Exercise brief: Copy the data that follows exactly, and include none of its images.

* * * * *

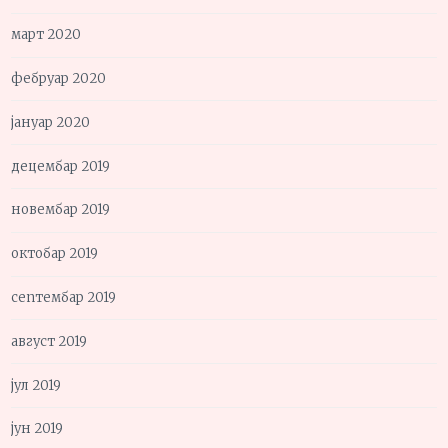
март 2020
фебруар 2020
јануар 2020
децембар 2019
новембар 2019
октобар 2019
септембар 2019
август 2019
јул 2019
јун 2019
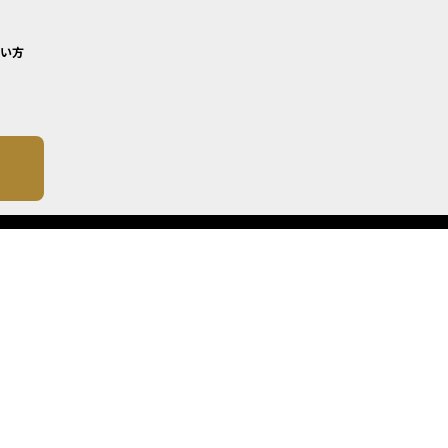
い方
について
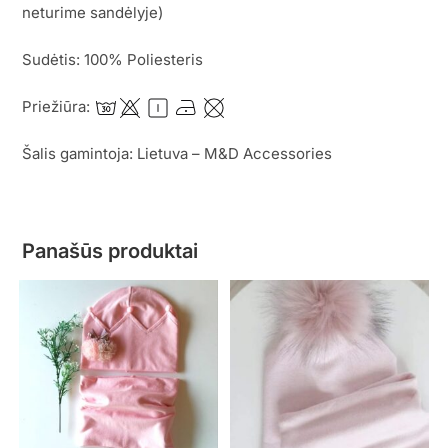
neturime sandėlyje)
Sudėtis: 100% Poliesteris
Priežiūra:
Šalis gamintoja: Lietuva – M&D Accessories
Panašūs produktai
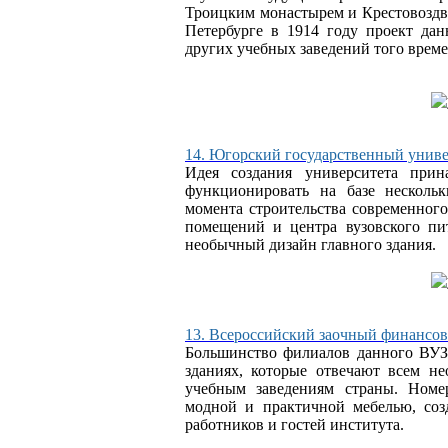
Троицким монастырем и Крестовоздв
Петербурге в 1914 году проект да
других учебных заведений того време
14. Югорский государственный униве
Идея создания университета прин
функционировать на базе нескольк
момента строительства современного
помещений и центра вузовского пи
необычный дизайн главного здания.
13. Всероссийский заочный финансо
Большинство филиалов данного ВУЗ
зданиях, которые отвечают всем н
учебным заведениям страны. Ном
модной и практичной мебелью, соз
работников и гостей института.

* * * * *

Written reply:
март 2020
фебруар 2020
јануар 2020
децембар 2019
новембар 2019
октобар 2019
септембар 2019
август 2019
јул 2019
јун 2019
い方
について
neturime sandėlyje)
Sudėtis: 100% Poliesteris
Priežiūra:
Šalis gamintoja: Lietuva – M&D Accessories
Panašūs produktai
Троицким монастырем и Крестовоздв
Петербурге в 1914 году проект да
других учебных заведений того време
14. Югорский государственный униве
Идея создания университета прин
функционировать на базе нескольк
момента строительства современного
помещений и центра вузовского пи
необычный дизайн главного здания.
13. Всероссийский заочный финансо
Большинство филиалов данного ВУЗ
зданиях, которые отвечают всем н
учебным заведениям страны. Ном
модной и практичной мебелью, соз
работников и гостей института.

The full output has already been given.